▸ RECORDS SHOWN
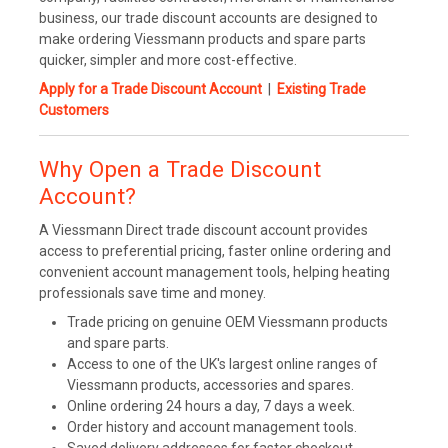
business, our trade discount accounts are designed to
make ordering Viessmann products and spare parts
quicker, simpler and more cost-effective.
Apply for a Trade Discount Account
|
Existing Trade
Customers
Why Open a Trade Discount
Account?
A Viessmann Direct trade discount account provides
access to preferential pricing, faster online ordering and
convenient account management tools, helping heating
professionals save time and money.
Trade pricing on genuine OEM Viessmann products
and spare parts.
Access to one of the UK's largest online ranges of
Viessmann products, accessories and spares.
Online ordering 24 hours a day, 7 days a week.
Order history and account management tools.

▸ WORK ORDER
Write out again every line above exactly as given; the pictures do not belong in the copy.

▸ ANSWER BOX
business, our trade discount accounts are designed to
make ordering Viessmann products and spare parts
quicker, simpler and more cost-effective.
Apply for a Trade Discount Account
|
Existing Trade
Customers
Why Open a Trade Discount
Account?
A Viessmann Direct trade discount account provides
access to preferential pricing, faster online ordering and
convenient account management tools, helping heating
professionals save time and money.
Trade pricing on genuine OEM Viessmann products
and spare parts.
Access to one of the UK's largest online ranges of
Viessmann products, accessories and spares.
Online ordering 24 hours a day, 7 days a week.
Order history and account management tools.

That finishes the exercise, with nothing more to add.